In the plant at Marcus Hook, several methods were used to control temperature in the reaction chamber. Sometimes this was done with flue gases and sometimes with steam, but in each process the temperature of the surrounding medium was less than the temperature within the reaction chamber, so that the effect was to lower the temperature in the reaction chamber. In the Toledo commercial plant, a very long reaction chamber was used, sometimes of the length of from 600 to 700 feet, of 3 5/8 inches internal diameter, this type of reaction chamber being used because the company had, at that place, an excess amount of this kind of tubing which could be used for that purpose. So far as the record shows, the operation of the plants in each case produced the effect desired, namely, the production of motor fuel, and the record demonstrates conclusively that from the beginning of the experiments to the final construction and operation of the Toledo plant, the work and experimentation were continuous. Wagner and his company were continuously attempting to produce better results, but the process at all times was conducted along the same general lines as those employed in the first Cabin Creek, W. Va., experimental apparatus.

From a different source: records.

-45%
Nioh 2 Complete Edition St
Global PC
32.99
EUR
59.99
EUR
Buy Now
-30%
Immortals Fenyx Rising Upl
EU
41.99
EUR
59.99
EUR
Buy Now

We are satisfied, as were the Examiner of Interferences and the Board of Appeals, that Wagner has sustained the burden of establishing, beyond a reasonable doubt, that prior to the filing date of Frey, Wagner had conceived and reduced to practice the subject matter of the interference. It is argued, however, by counsel for Frey, that inasmuch as the count was taken from the Frey patent, it should be construed as requiring a process in which heat is neither added to nor abstracted from the reaction zone. If the language of the count were ambiguous, we would be justified in going to the Frey patent for aid in construing the language. However, there does not seem to be anything ambiguous about the language of the count. The count specifies that the gases shall pass through the reaction chamber "at temperatures between 700 and 1000° F. without introducing any extraneous heat into the zone." (Italics ours.) There is here no language which intimates that heat may not be abstracted from such zone, and, therefore, we may not conclude that because the Frey patent may so specify, that the Wagner disclosure is insufficient in that it does abstract heat. It is also intimated that heat may be added by the Wagner process to the reaction chamber, because at times it is exposed to steam heat or to heat from the flue gases. However, the record shows conclusively that in all such cases the temperature of steam or of the flue gases was below that of the vapors within the reaction chamber, and hence the effect was a lowering of temperature and not of an increase thereof.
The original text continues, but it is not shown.